What is required: The required output is a single number: how many lines of the material contain the string "Sign".

Supplied material:
━━━━

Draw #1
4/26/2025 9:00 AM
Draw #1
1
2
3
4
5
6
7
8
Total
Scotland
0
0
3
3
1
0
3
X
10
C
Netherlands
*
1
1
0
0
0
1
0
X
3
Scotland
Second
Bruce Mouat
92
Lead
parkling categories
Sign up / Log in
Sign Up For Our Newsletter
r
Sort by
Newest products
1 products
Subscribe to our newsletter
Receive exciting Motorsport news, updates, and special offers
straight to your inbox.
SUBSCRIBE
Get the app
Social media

━━━━

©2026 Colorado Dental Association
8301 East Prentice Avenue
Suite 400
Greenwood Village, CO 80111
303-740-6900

━━━━

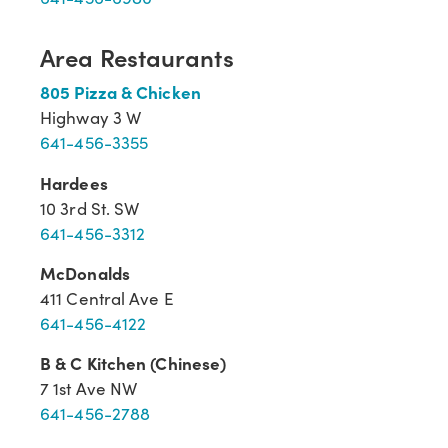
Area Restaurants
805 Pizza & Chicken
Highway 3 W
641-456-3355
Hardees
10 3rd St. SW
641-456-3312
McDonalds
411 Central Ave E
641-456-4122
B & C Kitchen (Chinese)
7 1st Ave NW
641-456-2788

━━━━

Answer to this problem: 2